Ma rimanendo alla prima domanda “a cosa serve?", noi sappiamo per certo a che cosa la storia non serva: a "insegnare" qualcosa che riguardi il futuro prendendolo dal passato, perché se noi dovessimo ipotizzare questo utilizzo saremmo costretti a ritenere di vivere nel mondo della perfezione. Sono circa cinquemila anni che noi dovremmo imparare dal passato per non riprodurne gli errori, invece non solo siamo vittime di una coazione a ripetere, ma spesso facciamo molto peggio di come avevano fatto i nostri avi. Quindi è chiaro che la storia non è magistra vitae. Certamente la storia è anche un insieme di grandi biografie illustri. Può essere in qualche modo pensata come un luogo in cui il racconto del passato individua delle esperienze esemplari di uomini e di donne, che hanno segnato con la loro biografia, con la loro esperienza e con i loro discorsi il progresso e l'evoluzione della comunità umana, sapendo però che quest'ultima in molte occasioni non ha seguito questi meravigliosi messaggi più o meno scritti in bottiglie che dovevano arrivare a noi.
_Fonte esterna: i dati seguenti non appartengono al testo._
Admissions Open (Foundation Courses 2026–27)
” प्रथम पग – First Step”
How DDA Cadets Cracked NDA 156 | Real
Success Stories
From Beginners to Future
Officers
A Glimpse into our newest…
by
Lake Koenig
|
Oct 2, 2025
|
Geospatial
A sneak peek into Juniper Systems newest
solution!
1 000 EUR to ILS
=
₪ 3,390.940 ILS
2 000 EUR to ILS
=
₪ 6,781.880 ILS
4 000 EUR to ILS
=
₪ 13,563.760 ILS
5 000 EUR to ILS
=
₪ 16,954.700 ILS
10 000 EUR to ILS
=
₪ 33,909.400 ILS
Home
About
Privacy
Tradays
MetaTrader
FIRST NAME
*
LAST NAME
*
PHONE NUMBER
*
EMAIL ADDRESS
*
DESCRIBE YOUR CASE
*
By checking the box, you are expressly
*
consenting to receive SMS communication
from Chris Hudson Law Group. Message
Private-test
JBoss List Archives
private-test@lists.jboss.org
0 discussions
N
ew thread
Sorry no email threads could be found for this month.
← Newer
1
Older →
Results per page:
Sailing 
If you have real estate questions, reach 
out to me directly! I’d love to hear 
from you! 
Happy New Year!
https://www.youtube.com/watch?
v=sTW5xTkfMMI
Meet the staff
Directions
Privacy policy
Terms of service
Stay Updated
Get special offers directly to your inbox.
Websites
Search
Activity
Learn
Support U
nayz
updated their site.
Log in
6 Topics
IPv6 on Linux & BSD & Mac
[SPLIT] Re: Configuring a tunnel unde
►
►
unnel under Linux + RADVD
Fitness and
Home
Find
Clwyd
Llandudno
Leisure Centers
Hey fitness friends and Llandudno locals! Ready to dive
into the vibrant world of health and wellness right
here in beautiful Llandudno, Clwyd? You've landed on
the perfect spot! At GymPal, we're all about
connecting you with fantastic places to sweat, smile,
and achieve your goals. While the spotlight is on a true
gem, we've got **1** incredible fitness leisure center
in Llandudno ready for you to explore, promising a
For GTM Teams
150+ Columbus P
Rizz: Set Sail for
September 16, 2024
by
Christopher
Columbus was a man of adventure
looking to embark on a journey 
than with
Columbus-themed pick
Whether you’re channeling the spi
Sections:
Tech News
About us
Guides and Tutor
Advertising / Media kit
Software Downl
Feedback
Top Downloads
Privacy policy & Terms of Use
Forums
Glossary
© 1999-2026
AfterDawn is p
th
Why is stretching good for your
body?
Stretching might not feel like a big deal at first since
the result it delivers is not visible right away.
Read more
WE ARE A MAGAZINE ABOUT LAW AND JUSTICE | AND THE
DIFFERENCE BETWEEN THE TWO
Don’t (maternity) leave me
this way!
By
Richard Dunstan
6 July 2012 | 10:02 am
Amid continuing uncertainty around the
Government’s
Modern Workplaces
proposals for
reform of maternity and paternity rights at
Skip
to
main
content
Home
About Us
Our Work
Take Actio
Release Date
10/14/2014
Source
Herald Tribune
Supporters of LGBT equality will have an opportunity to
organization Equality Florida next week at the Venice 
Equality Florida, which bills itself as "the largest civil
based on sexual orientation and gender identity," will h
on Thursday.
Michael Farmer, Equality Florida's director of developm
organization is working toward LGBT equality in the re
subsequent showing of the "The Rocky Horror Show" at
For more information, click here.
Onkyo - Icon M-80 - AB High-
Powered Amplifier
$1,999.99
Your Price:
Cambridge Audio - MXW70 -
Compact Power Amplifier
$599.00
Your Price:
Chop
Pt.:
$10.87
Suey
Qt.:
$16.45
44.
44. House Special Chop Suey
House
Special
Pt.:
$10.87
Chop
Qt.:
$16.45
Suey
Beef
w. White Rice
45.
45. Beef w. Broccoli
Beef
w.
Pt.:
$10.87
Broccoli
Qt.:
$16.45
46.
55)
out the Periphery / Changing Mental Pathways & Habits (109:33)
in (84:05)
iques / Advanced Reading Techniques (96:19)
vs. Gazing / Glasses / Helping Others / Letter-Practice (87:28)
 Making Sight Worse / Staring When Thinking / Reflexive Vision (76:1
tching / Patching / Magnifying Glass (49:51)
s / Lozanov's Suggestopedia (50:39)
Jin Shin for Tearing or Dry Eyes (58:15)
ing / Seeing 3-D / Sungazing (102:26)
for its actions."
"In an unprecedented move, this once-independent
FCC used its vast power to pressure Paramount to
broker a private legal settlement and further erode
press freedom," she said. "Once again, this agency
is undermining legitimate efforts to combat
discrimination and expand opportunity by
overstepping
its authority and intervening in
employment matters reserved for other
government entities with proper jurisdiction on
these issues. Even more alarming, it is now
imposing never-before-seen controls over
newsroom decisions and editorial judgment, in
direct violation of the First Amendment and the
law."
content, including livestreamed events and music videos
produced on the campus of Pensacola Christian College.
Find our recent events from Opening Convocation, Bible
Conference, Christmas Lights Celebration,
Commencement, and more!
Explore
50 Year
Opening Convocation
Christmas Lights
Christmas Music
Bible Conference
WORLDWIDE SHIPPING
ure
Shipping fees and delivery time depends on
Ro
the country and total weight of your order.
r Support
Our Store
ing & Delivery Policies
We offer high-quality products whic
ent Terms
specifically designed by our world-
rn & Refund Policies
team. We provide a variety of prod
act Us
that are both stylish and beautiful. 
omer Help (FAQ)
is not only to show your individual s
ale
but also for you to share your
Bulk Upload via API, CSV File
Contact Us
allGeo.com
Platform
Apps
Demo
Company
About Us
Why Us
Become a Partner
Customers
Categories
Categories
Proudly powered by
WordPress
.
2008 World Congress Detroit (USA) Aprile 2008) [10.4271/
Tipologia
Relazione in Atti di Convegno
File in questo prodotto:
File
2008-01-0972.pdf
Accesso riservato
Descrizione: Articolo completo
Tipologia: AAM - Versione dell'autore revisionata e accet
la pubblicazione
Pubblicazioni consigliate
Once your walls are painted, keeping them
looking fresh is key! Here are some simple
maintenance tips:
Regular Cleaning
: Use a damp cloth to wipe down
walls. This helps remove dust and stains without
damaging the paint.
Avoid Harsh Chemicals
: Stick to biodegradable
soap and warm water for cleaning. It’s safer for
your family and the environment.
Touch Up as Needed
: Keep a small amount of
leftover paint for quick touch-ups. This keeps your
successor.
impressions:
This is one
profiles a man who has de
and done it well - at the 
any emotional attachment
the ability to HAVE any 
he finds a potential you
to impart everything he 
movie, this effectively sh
Sono arrivati, ma noi non ce ne siamo serviti e la storia ci dice anche perché noi non lo abbiamo fatto.

Da questo punto di vista la storia serve a dimostrare non solo perché l'analisi del passato non insegna come dovrebbe o come spesso gli storici si sono illusi che avrebbe potuto fare, ma ci insegna anche perché questa presunta pedagogia non sia andata a buon fine. Anzi, per molti aspetti il suo lavoro è molto più fruttuoso, analiticamente parlando, proprio in rapporto al fatto che la storia non ci insegna e quindi il passato non è un libro dentro il quale trovare delle ricette per viver bene collettivamente: è piuttosto il racconto di questa eterna impossibilità e eterna incapacità degli uomini e delle donne a trasformare gli impulsi etici, morali e civili in lezioni che valgano per tutti e che vengano accolte da tutti, diventando appunto il libro attraverso cui impariamo a vivere.

La storia ci ha insegnato e continua a insegnarci che non impariamo a vivere così, ma in altri modi, guidati da altri impulsi che riguardano fattori diversi: ci insegna ad esempio perché un paese come la Germania, che per secoli ha dato i natali a pensatori che hanno avuto un ruolo fondamentale dell'incivilimento umano, sia stato il luogo che ha prodotto Auschwitz, cioè l'emblema universale non solo del tragico ma anche dell'orribile, del non umano. Questa grande straordinaria e terribile aporia è per molti aspetti uno dei più significativi campi di indagine degli storici.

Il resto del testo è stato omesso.